#### Exercise description:
Exactly as written, restate the material below from its first line through the line containing "plusieurs images pour améliorer la stabilité.", and stop there.

#### Supplied material:
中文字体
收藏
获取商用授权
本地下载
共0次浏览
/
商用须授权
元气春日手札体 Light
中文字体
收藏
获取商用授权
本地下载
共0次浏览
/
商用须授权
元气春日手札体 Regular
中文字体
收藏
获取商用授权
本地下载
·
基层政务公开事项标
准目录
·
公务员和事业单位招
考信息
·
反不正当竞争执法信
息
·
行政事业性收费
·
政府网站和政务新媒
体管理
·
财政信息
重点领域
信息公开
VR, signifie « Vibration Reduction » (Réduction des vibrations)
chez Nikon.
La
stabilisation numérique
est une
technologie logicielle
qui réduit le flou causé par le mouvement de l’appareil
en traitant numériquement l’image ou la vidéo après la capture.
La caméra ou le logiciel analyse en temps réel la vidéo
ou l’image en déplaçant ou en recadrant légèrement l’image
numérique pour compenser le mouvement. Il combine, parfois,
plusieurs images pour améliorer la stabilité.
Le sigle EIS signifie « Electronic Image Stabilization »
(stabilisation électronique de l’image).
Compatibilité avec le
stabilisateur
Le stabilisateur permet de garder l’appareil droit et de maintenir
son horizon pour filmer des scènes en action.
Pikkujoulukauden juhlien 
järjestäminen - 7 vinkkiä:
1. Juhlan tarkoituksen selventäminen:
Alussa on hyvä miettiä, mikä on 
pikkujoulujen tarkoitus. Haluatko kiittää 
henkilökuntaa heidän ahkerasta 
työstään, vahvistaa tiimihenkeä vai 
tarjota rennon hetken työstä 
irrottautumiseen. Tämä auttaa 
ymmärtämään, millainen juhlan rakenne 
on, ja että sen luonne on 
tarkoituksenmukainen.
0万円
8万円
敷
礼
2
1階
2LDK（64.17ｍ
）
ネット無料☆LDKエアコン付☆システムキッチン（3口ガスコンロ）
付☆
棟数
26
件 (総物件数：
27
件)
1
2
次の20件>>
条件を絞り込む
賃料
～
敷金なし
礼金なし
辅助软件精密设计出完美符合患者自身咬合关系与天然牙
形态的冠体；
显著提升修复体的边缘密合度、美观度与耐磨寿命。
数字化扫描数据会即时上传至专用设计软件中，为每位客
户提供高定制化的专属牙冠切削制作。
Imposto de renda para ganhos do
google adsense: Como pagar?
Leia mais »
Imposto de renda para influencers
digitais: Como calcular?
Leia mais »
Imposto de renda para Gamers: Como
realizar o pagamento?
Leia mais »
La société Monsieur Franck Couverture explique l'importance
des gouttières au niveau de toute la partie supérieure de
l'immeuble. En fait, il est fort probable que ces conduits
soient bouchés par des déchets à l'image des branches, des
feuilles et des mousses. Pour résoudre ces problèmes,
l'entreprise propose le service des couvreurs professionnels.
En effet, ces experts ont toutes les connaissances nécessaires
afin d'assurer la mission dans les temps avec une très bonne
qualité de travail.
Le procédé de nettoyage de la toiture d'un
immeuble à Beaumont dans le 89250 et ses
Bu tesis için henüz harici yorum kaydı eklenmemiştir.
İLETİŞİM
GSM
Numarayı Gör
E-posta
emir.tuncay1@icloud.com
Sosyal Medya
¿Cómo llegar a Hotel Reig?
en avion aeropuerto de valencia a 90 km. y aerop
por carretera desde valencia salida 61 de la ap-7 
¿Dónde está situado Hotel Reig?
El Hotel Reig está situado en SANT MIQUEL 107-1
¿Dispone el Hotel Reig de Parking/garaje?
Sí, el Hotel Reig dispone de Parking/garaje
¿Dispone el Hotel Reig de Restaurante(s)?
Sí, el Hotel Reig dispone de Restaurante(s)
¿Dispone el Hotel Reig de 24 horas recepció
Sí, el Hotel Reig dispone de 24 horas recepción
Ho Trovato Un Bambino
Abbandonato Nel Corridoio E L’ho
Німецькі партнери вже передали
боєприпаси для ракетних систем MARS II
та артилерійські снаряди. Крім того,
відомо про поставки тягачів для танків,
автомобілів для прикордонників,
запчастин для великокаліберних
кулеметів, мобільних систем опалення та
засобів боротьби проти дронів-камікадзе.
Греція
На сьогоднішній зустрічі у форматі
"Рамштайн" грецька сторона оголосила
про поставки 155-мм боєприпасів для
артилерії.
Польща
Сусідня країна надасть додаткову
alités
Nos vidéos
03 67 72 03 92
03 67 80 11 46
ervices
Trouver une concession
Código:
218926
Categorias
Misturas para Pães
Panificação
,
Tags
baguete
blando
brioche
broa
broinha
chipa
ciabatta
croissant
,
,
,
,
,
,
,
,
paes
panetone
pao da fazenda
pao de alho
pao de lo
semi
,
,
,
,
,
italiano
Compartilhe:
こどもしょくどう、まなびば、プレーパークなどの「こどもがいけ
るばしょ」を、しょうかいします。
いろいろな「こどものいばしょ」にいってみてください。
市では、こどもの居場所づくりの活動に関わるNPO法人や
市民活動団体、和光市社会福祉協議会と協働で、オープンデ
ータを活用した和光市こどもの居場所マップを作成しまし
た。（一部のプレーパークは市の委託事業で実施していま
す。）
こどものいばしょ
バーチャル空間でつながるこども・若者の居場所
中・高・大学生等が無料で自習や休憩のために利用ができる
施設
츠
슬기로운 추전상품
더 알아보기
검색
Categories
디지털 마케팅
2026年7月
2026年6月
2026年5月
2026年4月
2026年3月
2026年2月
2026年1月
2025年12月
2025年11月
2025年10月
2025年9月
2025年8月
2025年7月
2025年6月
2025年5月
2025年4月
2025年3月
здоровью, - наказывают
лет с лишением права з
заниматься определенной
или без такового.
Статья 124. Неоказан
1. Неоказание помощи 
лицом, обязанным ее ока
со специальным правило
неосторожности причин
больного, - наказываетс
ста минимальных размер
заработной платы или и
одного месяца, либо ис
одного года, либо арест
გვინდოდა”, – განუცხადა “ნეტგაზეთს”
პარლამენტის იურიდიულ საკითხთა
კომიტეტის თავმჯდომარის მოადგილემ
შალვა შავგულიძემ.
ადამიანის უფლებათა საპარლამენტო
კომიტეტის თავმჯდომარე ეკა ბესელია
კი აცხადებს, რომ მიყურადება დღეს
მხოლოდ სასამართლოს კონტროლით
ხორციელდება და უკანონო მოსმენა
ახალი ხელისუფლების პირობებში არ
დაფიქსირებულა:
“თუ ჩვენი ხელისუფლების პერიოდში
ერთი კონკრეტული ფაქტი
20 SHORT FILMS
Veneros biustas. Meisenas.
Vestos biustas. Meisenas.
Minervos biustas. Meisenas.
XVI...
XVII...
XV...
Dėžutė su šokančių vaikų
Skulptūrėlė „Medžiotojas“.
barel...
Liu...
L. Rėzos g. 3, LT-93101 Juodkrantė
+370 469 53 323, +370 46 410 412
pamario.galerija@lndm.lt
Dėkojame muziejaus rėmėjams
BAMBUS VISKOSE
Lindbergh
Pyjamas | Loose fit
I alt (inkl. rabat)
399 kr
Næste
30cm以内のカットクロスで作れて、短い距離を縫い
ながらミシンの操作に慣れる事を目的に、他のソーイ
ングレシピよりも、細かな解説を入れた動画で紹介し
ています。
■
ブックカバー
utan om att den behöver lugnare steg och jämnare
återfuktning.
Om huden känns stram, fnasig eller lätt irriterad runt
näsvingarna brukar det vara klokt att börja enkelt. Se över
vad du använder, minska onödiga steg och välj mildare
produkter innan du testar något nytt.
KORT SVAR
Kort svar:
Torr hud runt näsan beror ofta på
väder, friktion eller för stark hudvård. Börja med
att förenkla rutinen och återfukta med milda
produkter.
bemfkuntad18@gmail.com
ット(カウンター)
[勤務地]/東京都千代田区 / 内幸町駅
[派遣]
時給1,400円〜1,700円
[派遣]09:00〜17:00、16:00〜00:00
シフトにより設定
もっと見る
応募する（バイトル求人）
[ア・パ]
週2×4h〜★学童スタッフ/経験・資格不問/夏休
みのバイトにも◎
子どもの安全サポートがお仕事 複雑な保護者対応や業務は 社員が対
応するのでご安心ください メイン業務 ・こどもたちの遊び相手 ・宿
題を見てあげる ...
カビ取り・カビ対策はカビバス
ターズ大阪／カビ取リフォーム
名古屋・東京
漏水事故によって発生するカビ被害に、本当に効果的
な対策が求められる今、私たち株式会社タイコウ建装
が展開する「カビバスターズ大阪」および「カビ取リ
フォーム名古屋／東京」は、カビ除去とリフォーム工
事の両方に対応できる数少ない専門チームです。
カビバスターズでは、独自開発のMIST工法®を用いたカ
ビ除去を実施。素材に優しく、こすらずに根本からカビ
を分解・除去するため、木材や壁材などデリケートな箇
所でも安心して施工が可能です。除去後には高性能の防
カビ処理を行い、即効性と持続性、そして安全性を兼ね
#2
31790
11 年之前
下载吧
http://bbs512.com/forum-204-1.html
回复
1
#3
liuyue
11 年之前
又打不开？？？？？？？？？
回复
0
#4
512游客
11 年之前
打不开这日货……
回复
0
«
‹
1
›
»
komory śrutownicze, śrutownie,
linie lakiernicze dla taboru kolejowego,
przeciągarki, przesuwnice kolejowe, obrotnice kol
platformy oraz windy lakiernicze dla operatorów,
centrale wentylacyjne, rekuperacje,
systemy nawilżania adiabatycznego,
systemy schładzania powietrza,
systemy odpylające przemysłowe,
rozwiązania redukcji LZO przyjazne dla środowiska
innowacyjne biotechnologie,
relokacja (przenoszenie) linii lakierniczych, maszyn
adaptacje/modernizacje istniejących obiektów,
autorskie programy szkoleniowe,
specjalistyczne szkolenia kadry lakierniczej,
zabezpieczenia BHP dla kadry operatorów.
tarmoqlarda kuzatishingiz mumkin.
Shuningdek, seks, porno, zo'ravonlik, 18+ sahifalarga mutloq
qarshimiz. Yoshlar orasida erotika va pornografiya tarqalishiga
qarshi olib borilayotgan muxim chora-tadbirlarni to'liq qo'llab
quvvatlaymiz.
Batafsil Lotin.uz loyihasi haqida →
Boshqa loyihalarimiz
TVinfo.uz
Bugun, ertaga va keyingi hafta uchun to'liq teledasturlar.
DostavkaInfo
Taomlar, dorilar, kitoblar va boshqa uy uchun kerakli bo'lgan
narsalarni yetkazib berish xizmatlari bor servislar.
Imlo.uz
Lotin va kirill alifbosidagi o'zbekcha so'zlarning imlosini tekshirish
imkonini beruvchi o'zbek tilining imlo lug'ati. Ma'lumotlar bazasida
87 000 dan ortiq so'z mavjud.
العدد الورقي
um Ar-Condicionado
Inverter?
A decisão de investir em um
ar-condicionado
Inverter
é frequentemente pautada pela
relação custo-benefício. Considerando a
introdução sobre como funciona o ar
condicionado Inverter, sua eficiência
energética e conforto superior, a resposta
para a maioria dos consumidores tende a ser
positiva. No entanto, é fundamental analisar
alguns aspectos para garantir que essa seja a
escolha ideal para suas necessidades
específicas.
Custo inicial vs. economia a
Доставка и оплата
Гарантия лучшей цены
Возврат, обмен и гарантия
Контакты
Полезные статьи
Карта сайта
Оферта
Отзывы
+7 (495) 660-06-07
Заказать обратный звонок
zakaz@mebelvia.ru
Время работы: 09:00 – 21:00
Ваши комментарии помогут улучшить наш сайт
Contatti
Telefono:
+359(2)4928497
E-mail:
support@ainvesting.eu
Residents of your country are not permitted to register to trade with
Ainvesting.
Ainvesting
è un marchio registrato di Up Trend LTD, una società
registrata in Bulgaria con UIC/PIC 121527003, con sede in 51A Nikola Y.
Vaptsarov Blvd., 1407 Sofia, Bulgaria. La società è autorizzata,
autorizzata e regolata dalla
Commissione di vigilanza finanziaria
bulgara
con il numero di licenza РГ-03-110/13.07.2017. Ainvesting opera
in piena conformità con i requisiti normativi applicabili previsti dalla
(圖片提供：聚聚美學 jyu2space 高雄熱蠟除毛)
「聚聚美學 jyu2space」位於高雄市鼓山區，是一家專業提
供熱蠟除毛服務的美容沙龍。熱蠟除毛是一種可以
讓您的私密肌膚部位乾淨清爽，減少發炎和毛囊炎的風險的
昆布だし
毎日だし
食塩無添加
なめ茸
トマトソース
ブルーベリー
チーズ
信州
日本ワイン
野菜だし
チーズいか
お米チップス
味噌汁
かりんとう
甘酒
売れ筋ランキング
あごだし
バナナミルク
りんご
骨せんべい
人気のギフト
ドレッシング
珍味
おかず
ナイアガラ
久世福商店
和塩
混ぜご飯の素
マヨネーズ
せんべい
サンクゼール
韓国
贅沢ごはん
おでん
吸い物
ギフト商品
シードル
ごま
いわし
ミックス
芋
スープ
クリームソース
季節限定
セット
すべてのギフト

#### Solution for this exercise:
中文字体
收藏
获取商用授权
本地下载
共0次浏览
/
商用须授权
元气春日手札体 Light
中文字体
收藏
获取商用授权
本地下载
共0次浏览
/
商用须授权
元气春日手札体 Regular
中文字体
收藏
获取商用授权
本地下载
·
基层政务公开事项标
准目录
·
公务员和事业单位招
考信息
·
反不正当竞争执法信
息
·
行政事业性收费
·
政府网站和政务新媒
体管理
·
财政信息
重点领域
信息公开
VR, signifie « Vibration Reduction » (Réduction des vibrations)
chez Nikon.
La
stabilisation numérique
est une
technologie logicielle
qui réduit le flou causé par le mouvement de l’appareil
en traitant numériquement l’image ou la vidéo après la capture.
La caméra ou le logiciel analyse en temps réel la vidéo
ou l’image en déplaçant ou en recadrant légèrement l’image
numérique pour compenser le mouvement. Il combine, parfois,
plusieurs images pour améliorer la stabilité.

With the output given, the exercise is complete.